Japanese equity markets fell over the week, with the Nikkei 225 Index declining 1.29% and the broader TOPIX Index down 0.54%. The rate of core consumer price inflation rose to a 40-year high, exerting fresh pressure on the Bank of Japan (BoJ), which nevertheless remains committed to its ultra-loose monetary policy stance. The Japanese economy unexpectedly contracted in the third quarter of the year, further weighing on sentiment. The yield on the 10-year Japanese government bond rose to 0.24% from 0.23% at the end of the previous week, while the yen weakened modestly, to around JPY 139.8 against the U.S. dollar, from the prior week’s level of approximately 138.8.

Japan’s gross domestic product unexpectedly contracted an annualised 1.2% in the three months to the end of September 2022, weighed down by historic yen weakness. The country continued to struggle to regain momentum following the coronavirus pandemic, with concerns about a global economic slowdown posing a further headwind. Nevertheless, growing private sector demand, the continued reopening of the domestic economy, and the government’s stimulus measures should support a gradual pickup in economic growth.

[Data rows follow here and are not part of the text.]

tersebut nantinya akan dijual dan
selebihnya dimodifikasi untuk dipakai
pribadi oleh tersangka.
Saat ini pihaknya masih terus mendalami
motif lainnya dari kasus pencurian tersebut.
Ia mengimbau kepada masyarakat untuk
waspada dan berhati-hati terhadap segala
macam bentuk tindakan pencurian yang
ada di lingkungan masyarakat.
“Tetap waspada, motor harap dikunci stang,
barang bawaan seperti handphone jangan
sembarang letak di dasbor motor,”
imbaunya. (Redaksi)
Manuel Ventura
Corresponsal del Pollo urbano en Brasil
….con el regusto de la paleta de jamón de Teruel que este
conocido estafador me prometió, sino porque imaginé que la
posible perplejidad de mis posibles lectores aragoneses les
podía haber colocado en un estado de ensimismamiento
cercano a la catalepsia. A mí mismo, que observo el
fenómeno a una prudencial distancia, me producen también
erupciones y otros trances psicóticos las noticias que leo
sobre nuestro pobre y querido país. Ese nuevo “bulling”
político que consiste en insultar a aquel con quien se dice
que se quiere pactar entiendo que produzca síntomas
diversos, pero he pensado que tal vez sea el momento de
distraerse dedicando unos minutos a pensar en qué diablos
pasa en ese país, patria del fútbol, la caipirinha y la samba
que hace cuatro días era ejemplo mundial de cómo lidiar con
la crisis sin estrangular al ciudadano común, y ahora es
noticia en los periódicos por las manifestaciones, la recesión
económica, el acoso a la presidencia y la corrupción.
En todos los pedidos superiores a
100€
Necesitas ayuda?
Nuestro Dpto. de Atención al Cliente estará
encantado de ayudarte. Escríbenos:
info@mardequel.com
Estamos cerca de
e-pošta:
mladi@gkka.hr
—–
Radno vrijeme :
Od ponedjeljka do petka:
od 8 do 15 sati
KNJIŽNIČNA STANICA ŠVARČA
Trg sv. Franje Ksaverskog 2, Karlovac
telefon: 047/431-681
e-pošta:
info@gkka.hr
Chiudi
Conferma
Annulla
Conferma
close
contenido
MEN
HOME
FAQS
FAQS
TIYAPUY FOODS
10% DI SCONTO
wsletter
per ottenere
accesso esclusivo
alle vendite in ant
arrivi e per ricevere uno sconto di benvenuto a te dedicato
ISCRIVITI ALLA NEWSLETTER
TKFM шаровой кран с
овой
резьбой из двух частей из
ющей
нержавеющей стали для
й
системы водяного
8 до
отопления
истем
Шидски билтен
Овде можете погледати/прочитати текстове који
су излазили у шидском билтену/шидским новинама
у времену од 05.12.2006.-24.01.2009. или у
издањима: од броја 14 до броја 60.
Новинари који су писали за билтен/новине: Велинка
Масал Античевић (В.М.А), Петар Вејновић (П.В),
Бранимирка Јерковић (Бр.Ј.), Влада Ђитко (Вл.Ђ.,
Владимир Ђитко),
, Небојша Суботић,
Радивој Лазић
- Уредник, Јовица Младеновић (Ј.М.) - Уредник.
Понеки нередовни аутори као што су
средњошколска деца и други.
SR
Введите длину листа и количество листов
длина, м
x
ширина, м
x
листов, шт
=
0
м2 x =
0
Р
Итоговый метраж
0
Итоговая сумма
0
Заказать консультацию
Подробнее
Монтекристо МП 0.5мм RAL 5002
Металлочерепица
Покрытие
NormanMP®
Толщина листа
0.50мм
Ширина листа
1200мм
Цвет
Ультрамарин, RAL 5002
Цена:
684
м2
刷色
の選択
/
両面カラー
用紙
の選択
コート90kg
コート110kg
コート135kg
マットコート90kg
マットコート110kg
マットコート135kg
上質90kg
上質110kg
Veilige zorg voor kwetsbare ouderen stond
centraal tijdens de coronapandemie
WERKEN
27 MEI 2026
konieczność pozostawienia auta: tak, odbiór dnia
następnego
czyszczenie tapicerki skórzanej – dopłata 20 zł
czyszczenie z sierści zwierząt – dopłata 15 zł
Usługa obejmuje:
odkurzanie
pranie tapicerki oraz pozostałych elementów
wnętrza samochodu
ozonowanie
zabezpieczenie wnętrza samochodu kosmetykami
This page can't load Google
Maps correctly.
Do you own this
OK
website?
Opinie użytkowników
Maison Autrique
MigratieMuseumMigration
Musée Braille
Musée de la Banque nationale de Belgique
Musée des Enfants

In political developments, Japan’s Prime Minister Fumio Kishida met with China’s President Xi Jinping at the Asia-Pacific Economic Cooperation summit in Bangkok, Thailand. In their first meeting since Kishida took office last year, the two leaders vowed that they would seek to improve bilateral relations between their countries, agreeing in principle to boost communications on security and to promote cooperation in areas including environmental protection, health, and cultural exchange.


Mainland Chinese stocks were modestly positive for the week, with the Shanghai Composite Index rising 0.32%, while Hong Kong’s Hang Seng Index performed better, gaining 3.85%.

Investors appeared to balance enthusiasm over easing COVID restrictions against worries about rising cases. The seven-day average of new cases reached above 16,000 by the end of the week, with authorities recording a seven-month high of over 25,000 on Thursday alone, according to Reuters. While the breakout remained widespread, China’s National Health Commission announced that it was stopping mass testing in districts, not at risk of community transmission. The Commission also announced plans to create new COVID-focused treatment centers, providing further evidence that the government was backing away from its “zero-COVID” policy despite official statements to the contrary.

The impact of zero-COVID and the troubled housing sector on the consumer was evident in Monday’s October retail sales report, which showed sharp year-on-year declines in nearly all categories; sales of home appliances fell by over 14%, for example. Nevertheless, investors appeared to remain hopeful about recently announced support measures for the property sector. According to Reuters, officials have unveiled 16 new programs to shore up the property markets, including extending loans to both developers and homebuyers.

Late in the week, the People’s Bank of China injected liquidity into the banking system in order to stem a recent rise in bond yields. The rise had prompted retail investors to withdraw funds from fixed income funds, according to Bloomberg, threatening an upward spiral in withdrawals and yields.